Trent smiled and nodded to the mercenary holding me.

"You were worthless when you were broken, my dear," Trent stated loudly, his cold voice ringing across the ruined bloody safehouse, ensuring every bleeding alpha trapped in the red room heard the final conclusion of the Northern siege.

"But now... now you are priceless."

The mercenary hauled me roughly toward the shattered front doorway.

I was dragged screaming out of the ruined safehouse, out into the freezing dark night air where a armored black transport waited anonymously at the end of the long dirt road — leaving the three alphas I had refused to seal the tether with rapidly bleeding out on the cold floor of the cage they had built to save me.

25

HAYES

Physical pain wasn't an abstract concept relegated to combat theory. It was a burning, localized reality tearing through the center of my chest and my left shoulder.

I was kneeling on the shattered stone tiles in the obliterated safehouse sitting room, my right hand pressed hard against the wet, torn fabric of my dark dress shirt, trying to staunch the heavy, rhythmic flow of blood.

The suppressed kinetic slugs hadn't pierced my magically hardened ribcage, but the raw crushing force of the impacts at point-blank range had pulverized the dense muscle tissue and fractured the bone beneath it.

I didn't care about the fractures.
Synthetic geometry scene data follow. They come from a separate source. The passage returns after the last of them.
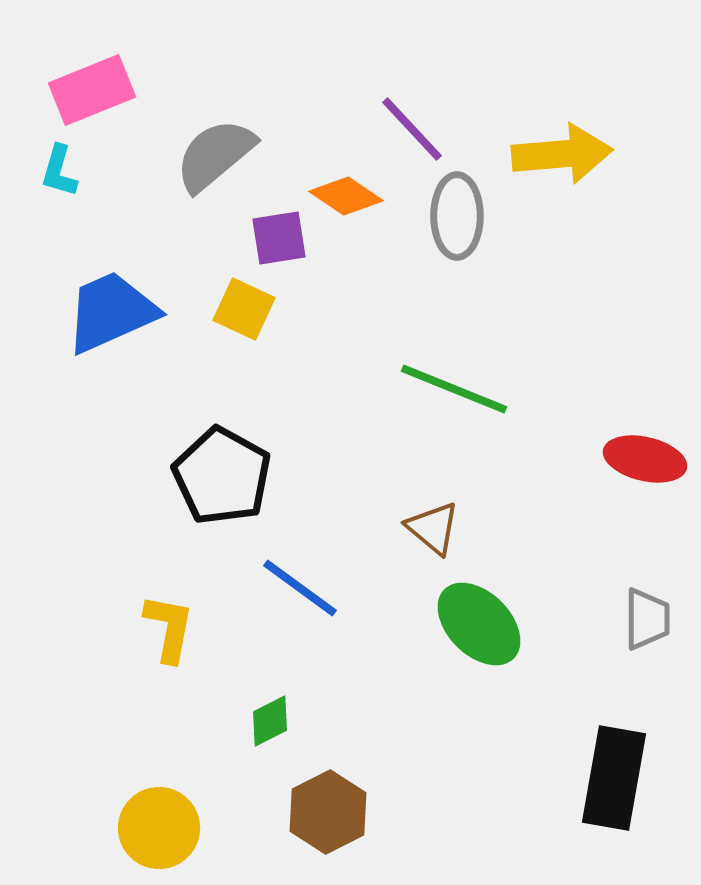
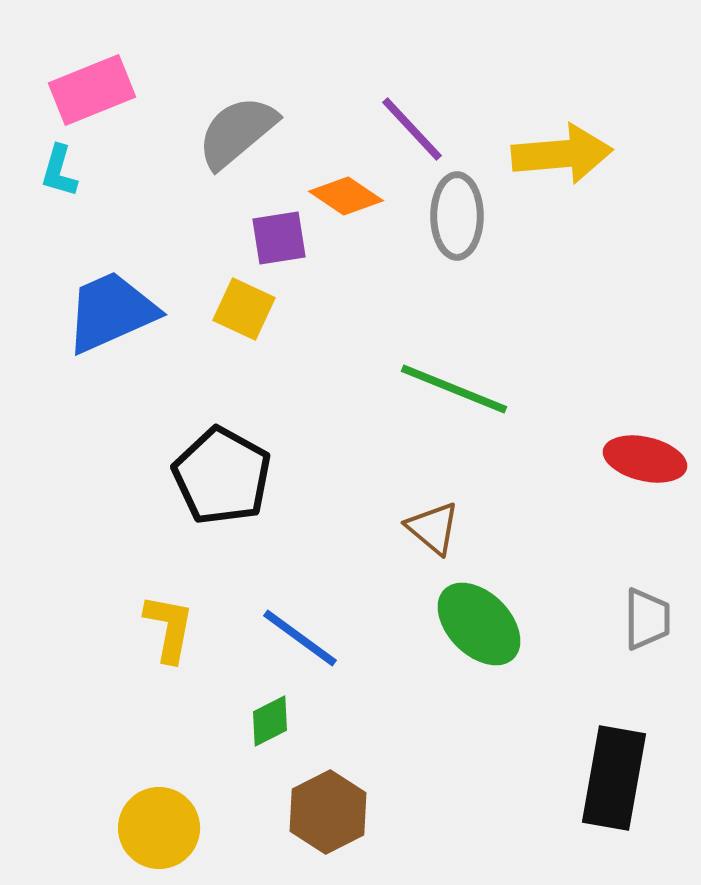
gray semicircle: moved 22 px right, 23 px up
blue line: moved 50 px down
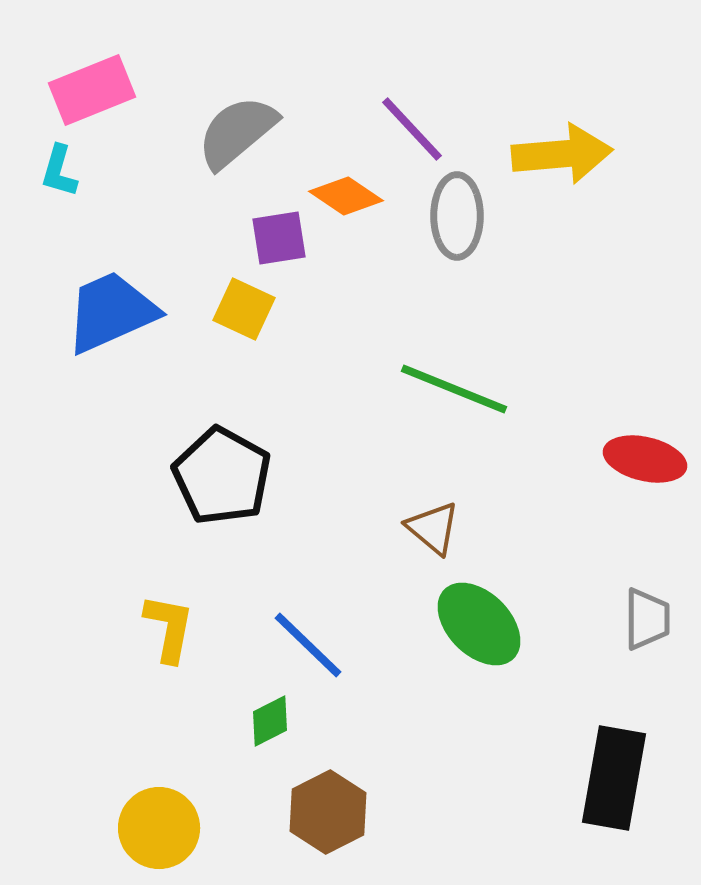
blue line: moved 8 px right, 7 px down; rotated 8 degrees clockwise
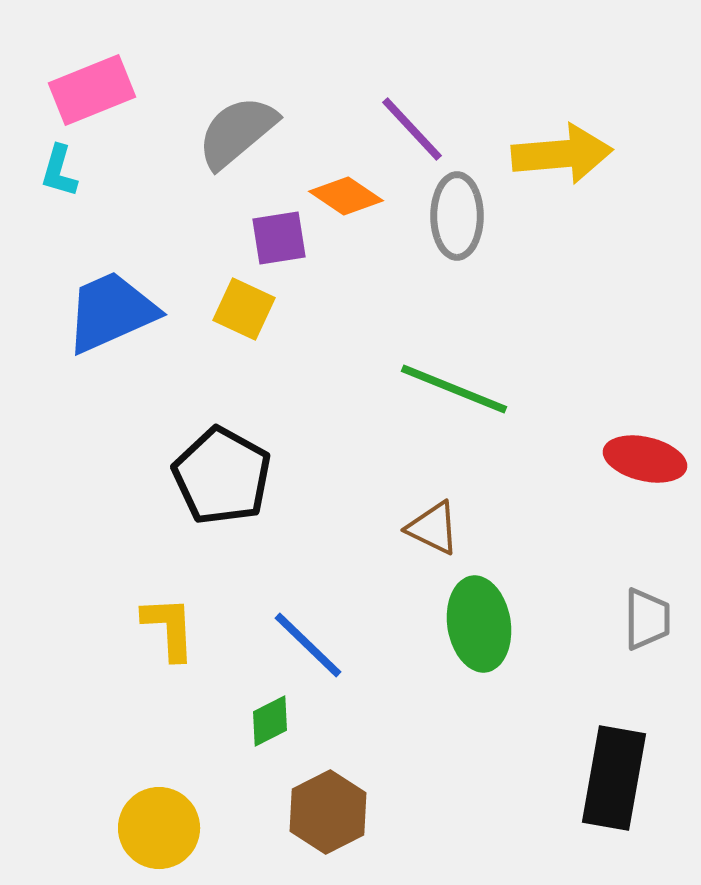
brown triangle: rotated 14 degrees counterclockwise
green ellipse: rotated 36 degrees clockwise
yellow L-shape: rotated 14 degrees counterclockwise
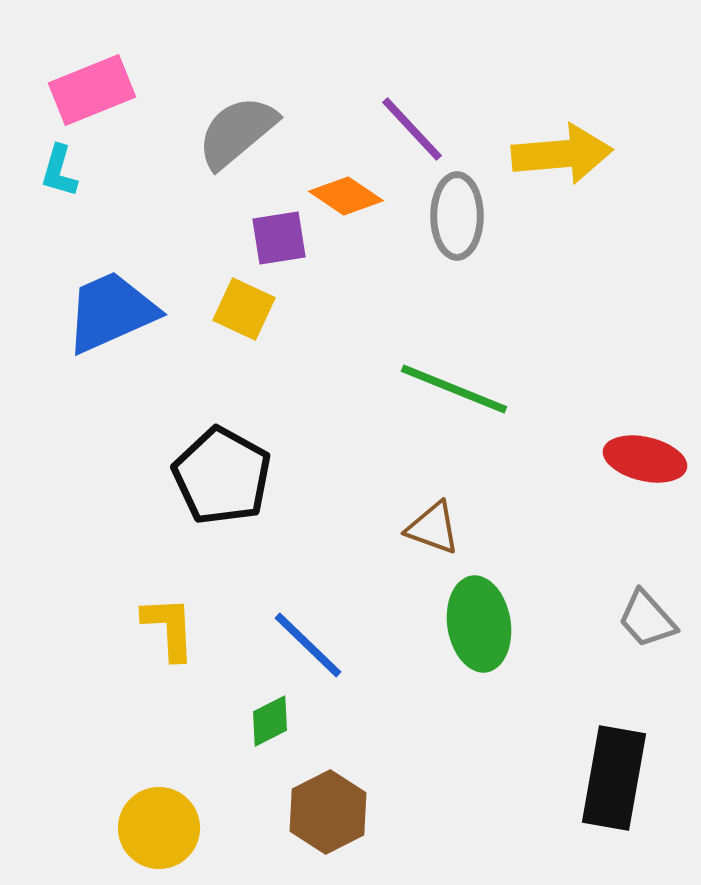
brown triangle: rotated 6 degrees counterclockwise
gray trapezoid: rotated 138 degrees clockwise
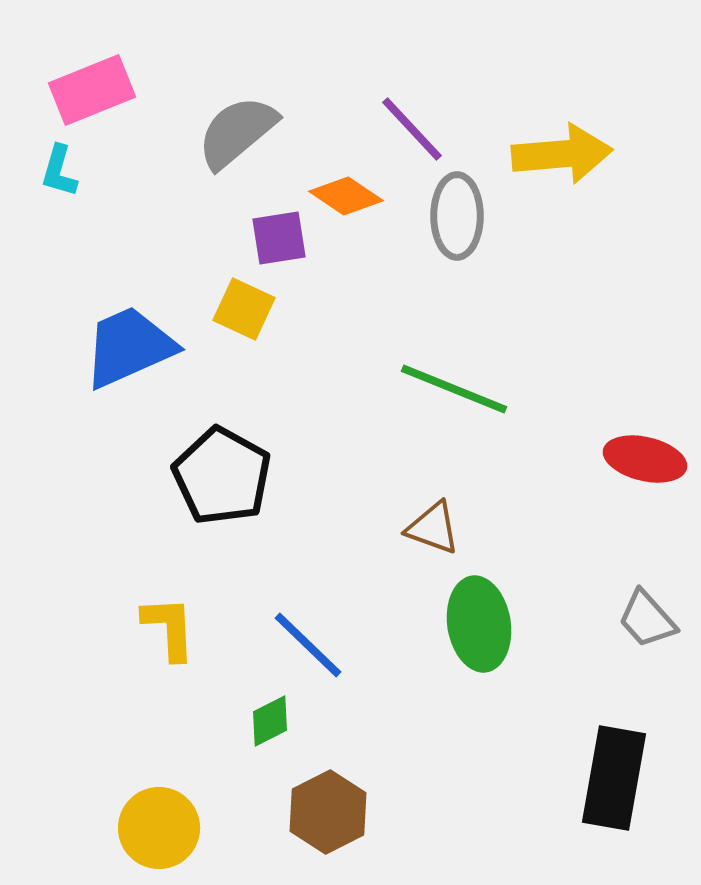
blue trapezoid: moved 18 px right, 35 px down
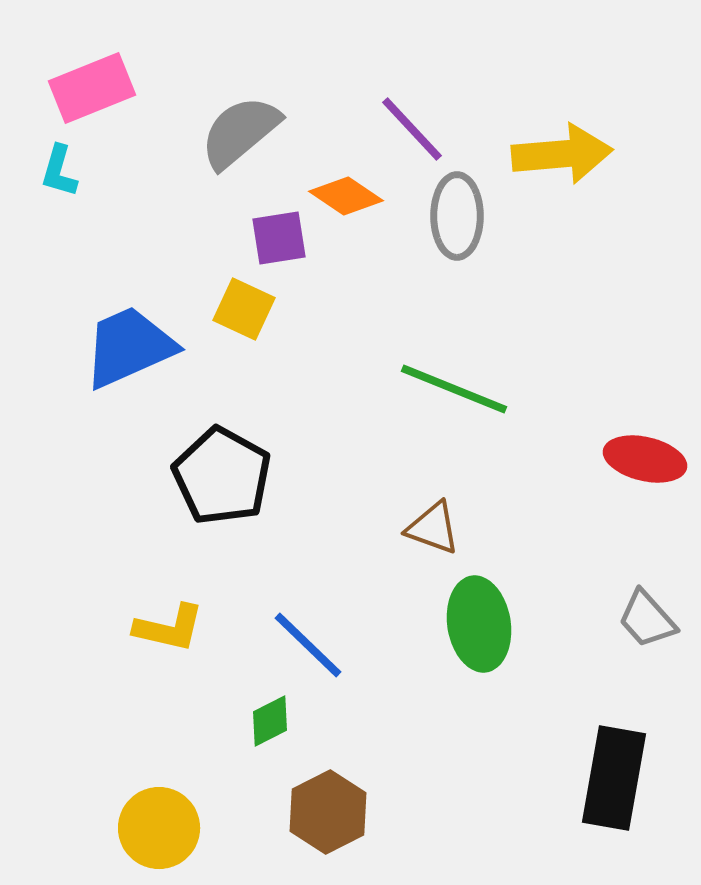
pink rectangle: moved 2 px up
gray semicircle: moved 3 px right
yellow L-shape: rotated 106 degrees clockwise
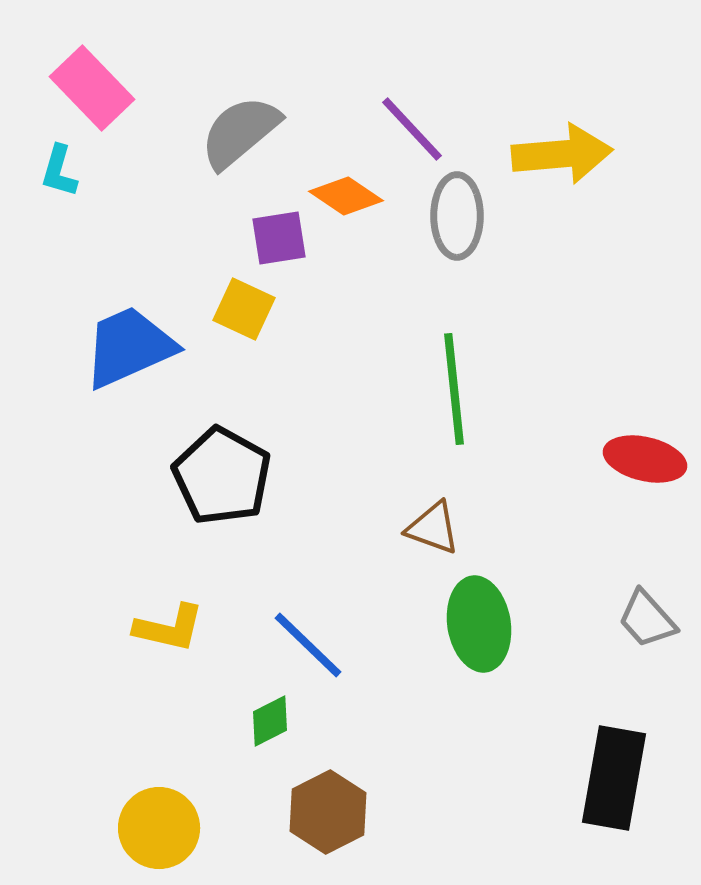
pink rectangle: rotated 68 degrees clockwise
green line: rotated 62 degrees clockwise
I barely felt them in the adrenaline haze.

The only thing I felt was the devastating, hollow silence echoing from the narrow hallway behind my bleeding back.

She was gone.

I coughed — a wet, rattling sound tearing from my throat — my vision swimming dangerously as the blood loss compounded the exhaustion of fighting an elite extraction team without a magical conduit.

"Hayes."

Barely a raspy whisper in the dark, destroyed room.

I forced my blurring eyes open.

Chris was dragging himself slowly across the bloody stone floor, his entire frame trembling as the crippling shock of the nullification blast began to loosen its grip on his ancient magical core.